BOX 1. Diagnostic Differentials for IBD in Dogs and Cats
- Giardia species
- Toxocara species
- Trichuis species
- Isospora species
- Tritrichomonas species (cats)
- Physaloptera species
- Ollulanustricuspis (cats)
- Heterobilharzia americana
- Escherchia coli
- Campylobacter species
- Salmonella species
- Mycobacteria species
Fungi and algae
- Histoplasma species
- Prototheca species
- Pythium insidiosum
- Mast cell tumor
Anatomic and functional disorders
- Hypertrophic pyloric gastropathy
- Gastric emptying disorders
- Food allergy
- Dietary indiscretion
- Transient gastroenteritis
- Persistent foreign body
- Feline leukemia virus
- Feline immunodeficiency virus
- Hepatic disease
- Renal disease
- Exocrine pancreatic insufficiency
- Persistent toxin exposure
Fecal examination by direct wet mount or flotation techniques can rule out parasitic causes for mucosal inflammation (BOX 1).
Giardia and Cryptosporidium infections are best detected using indirect fluorescent antibody tests.
Cats with chronic large bowel diarrhea should be screened for Tritrichomonas foetus infection by polymerase chain reaction.37
Routine hematology may reveal nonregenerative anemia reflective of chronic inflammation or enteric blood loss. Neutrophilia with or without a left shift is associated with erosive/ulcerative intestinal lesions. Eosinophilia is seen with some forms of IBD such as eosinophilic enteritis.1,4,38,39
Serum Biochemistry and Specialized Serologies
Results from biochemical analysis rarely provide definitive evidence for IBD, but they do facilitate the recognition of abnormalities in other organs that may cause GI signs.
In cats with IBD, hyperproteinemia and mild elevation in liver enzymes (alanine aminotransferase and alkaline phosphatase) are often reported.7,22,40
Dogs with PLE frequently have hypoalbuminemia and hypoglobulinemia, which may be accompanied by hypocholesterolemia and hypocalcemia. The presence of hypoalbuminemia correlates with a negative outcome in dogs.33,38
Cats with IBD may have increased serum pancreatic lipase concentrations (suggestive of pancreatitis). This association does not appear to influence clinical outcome, based on a recent report.41 However, increased serum pancreatic lipase concentrations in dogs with IBD have been associated with a poorer clinical outcome.42
Dogs and cats with chronic small bowel disease may have decreased serum cobalamin concentrations secondary to cobalamin malabsorption. Failure to recognize and correct hypocobalaminemia can delay clinical recovery, even with specific therapy for IBD.43 Hypocobalaminemia has also been correlated with a poor prognosis in dogs with chronic enteropathies.33
Abdominal radiographs can be used to assess the following:
- Extra-alimentary tract disorders causing gastroenteritis (eg, neoplasia)

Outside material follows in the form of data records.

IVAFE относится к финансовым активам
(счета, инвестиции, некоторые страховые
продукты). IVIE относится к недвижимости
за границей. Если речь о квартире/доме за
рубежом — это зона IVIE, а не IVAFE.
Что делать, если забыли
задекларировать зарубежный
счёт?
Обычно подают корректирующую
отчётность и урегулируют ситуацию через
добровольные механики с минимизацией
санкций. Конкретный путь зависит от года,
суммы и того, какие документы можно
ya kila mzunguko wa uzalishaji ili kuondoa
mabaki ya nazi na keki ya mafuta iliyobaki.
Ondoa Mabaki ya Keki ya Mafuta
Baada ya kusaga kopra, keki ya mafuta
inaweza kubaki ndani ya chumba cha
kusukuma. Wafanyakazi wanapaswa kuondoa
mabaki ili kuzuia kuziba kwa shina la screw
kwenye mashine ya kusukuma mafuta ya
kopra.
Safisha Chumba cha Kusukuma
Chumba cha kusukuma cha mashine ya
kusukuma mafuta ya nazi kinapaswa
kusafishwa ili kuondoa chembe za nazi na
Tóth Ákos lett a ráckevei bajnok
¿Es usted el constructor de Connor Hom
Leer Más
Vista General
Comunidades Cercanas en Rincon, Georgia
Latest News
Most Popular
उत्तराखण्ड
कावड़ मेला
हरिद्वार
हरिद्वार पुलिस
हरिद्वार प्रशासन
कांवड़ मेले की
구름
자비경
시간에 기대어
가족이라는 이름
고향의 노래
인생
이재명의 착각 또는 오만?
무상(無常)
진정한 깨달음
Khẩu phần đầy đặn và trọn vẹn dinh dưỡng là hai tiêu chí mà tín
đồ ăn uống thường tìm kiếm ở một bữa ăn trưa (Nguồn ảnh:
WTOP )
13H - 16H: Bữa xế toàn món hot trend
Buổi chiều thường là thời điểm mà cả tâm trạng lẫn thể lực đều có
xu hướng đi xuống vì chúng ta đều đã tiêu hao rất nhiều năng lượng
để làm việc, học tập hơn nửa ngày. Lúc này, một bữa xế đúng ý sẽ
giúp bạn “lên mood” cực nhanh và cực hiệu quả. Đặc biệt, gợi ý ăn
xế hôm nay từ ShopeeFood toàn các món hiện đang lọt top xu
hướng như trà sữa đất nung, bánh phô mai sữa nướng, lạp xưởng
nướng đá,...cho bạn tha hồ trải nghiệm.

- Caudal displacement of the small intestine and potential abdominal effusion with loss of cranial radiographic abdominal detail associated with pancreatitis (FIGURE 2)
- Overt renal or hepatic changes (FIGURE 3) associated with dysfunction, damage, or neoplasia
Abdominal ultrasonography is superior to abdominal radiography in defining diffuse GI mucosal disease, intestinal wall thickness (FIGURE 4), and mesenteric lymphadenopathy seen with IBD as well as other infiltrative (eg, lymphoma) disorders.44
Ultrasonographic examination allows fine-needle aspiration of focal wall thickening and enlarged lymph nodes to provide samples for cytologic analysis.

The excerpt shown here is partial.